**Exercise aim**
Only lines holding the word "Mums" are wanted. Copy them from the listing below.

**Available data**
========================================================================

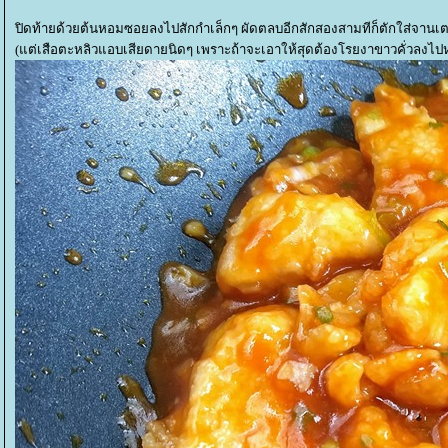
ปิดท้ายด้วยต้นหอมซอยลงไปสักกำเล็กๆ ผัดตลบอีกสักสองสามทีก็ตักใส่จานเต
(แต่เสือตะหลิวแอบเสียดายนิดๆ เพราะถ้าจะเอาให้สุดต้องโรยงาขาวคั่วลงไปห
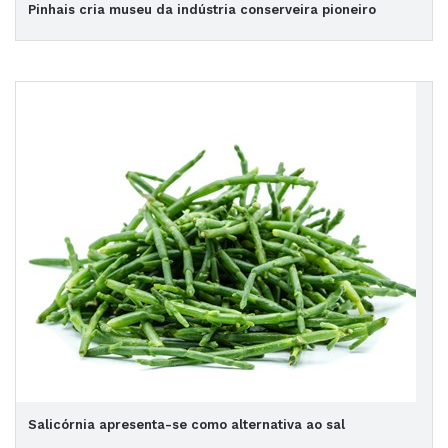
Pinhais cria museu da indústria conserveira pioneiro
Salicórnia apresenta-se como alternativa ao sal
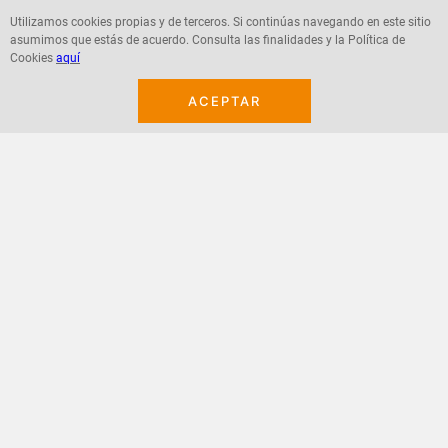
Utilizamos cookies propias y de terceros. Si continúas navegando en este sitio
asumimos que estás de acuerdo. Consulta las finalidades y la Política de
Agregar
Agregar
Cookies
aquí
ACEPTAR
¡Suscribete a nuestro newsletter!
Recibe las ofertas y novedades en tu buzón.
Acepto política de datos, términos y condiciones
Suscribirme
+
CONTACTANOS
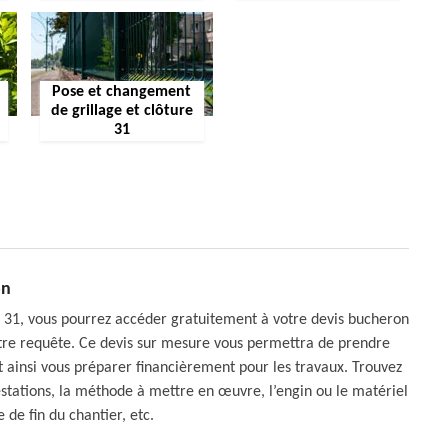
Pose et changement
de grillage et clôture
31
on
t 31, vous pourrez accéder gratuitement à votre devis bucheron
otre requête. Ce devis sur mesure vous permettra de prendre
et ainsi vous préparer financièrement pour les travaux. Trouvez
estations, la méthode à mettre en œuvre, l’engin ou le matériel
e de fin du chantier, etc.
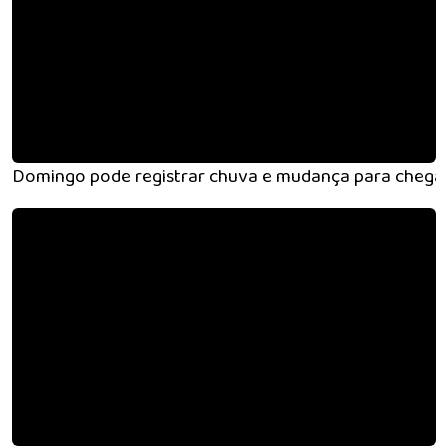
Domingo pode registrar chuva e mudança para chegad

========================================================================

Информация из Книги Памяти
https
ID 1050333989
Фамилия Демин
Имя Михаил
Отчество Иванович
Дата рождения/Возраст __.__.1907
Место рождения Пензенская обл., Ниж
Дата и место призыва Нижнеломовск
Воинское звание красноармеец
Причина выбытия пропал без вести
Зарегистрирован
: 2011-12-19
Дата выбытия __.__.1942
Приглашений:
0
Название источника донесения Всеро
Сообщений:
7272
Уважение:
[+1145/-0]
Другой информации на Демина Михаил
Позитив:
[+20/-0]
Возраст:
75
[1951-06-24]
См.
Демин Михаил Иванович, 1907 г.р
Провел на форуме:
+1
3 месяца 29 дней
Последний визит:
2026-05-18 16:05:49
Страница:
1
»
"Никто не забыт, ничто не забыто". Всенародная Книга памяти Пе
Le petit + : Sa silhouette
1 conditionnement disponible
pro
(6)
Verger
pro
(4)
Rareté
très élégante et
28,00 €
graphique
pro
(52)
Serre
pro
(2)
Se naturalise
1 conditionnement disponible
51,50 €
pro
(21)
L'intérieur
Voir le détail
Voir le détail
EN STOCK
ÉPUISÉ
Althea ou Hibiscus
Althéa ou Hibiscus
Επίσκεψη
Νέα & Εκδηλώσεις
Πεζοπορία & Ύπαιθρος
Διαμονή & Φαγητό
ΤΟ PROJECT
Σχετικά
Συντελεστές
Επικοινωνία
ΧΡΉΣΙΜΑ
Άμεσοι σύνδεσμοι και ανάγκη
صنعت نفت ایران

========================================================================

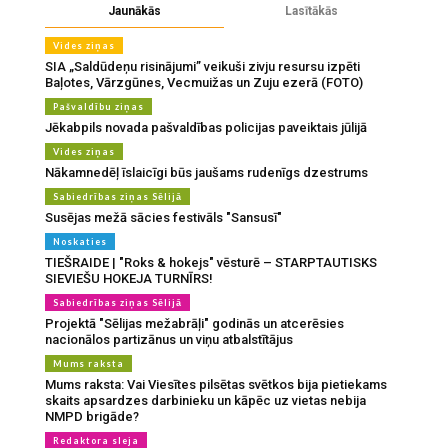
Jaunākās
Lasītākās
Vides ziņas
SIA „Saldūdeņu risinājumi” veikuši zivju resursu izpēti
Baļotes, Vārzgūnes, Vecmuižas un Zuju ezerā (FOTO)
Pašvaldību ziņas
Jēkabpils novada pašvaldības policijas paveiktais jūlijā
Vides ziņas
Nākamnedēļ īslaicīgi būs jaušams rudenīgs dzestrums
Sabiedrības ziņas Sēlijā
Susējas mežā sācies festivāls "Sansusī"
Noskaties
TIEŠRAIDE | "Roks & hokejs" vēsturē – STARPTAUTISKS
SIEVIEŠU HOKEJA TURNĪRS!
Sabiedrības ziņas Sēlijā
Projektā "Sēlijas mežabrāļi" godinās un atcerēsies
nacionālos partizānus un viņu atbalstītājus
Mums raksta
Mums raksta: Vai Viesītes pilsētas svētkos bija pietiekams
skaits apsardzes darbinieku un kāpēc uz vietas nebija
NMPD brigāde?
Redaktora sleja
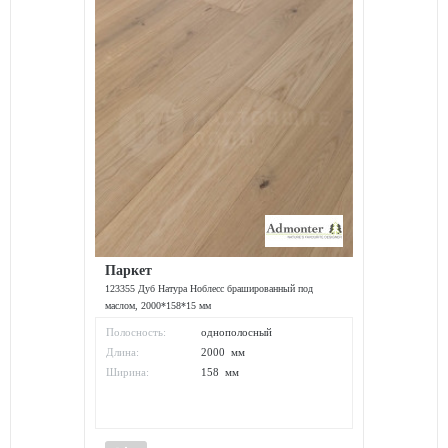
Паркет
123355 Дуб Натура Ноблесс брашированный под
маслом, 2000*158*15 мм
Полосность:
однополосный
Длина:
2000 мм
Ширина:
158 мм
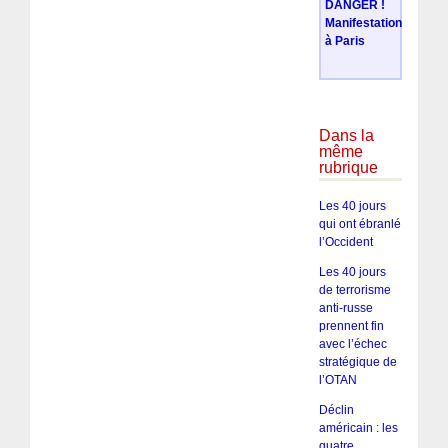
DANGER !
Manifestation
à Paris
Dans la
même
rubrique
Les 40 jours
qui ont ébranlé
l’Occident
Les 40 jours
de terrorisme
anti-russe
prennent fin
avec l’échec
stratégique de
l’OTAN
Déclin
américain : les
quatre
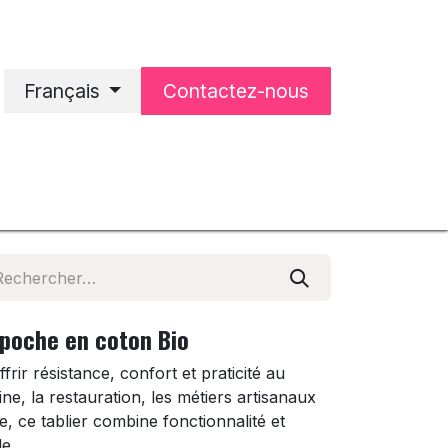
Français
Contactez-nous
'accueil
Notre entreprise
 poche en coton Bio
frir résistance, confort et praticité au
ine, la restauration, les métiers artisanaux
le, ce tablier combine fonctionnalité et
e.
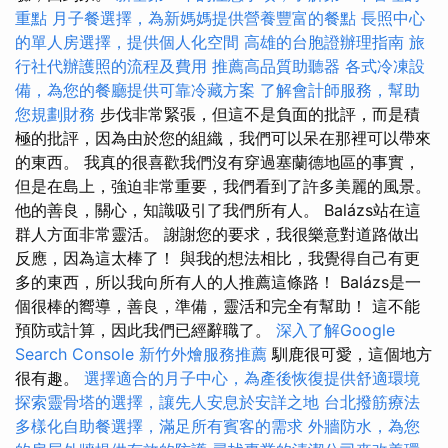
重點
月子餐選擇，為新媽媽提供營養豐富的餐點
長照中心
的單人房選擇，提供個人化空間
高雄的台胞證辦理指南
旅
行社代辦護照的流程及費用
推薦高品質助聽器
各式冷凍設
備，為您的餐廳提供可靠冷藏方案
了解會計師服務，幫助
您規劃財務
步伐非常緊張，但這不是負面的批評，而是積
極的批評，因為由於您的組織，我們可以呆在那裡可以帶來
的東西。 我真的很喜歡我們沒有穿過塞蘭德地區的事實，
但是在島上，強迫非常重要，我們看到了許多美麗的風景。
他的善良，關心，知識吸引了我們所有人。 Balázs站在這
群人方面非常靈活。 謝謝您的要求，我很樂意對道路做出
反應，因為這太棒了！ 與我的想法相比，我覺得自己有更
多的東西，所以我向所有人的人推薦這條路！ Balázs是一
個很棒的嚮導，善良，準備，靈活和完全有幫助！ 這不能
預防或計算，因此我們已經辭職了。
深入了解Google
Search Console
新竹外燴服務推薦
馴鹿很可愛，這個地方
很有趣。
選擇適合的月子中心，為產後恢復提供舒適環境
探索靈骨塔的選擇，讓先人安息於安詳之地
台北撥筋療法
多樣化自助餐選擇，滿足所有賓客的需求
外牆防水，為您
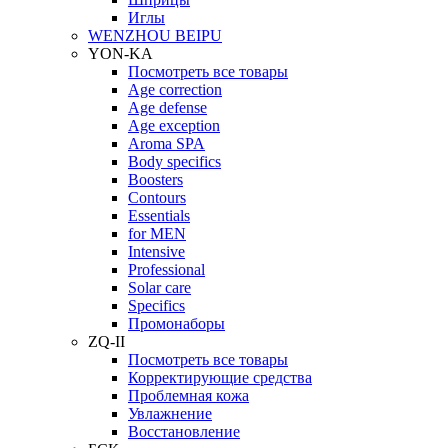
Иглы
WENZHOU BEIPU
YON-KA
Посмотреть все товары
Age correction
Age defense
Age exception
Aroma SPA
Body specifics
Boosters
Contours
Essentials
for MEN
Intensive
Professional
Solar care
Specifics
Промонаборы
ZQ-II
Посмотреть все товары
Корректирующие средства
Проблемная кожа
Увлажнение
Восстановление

========================================================================

**Answer for the task**
Mums raksta
Mums raksta: Vai Viesītes pilsētas svētkos bija pietiekams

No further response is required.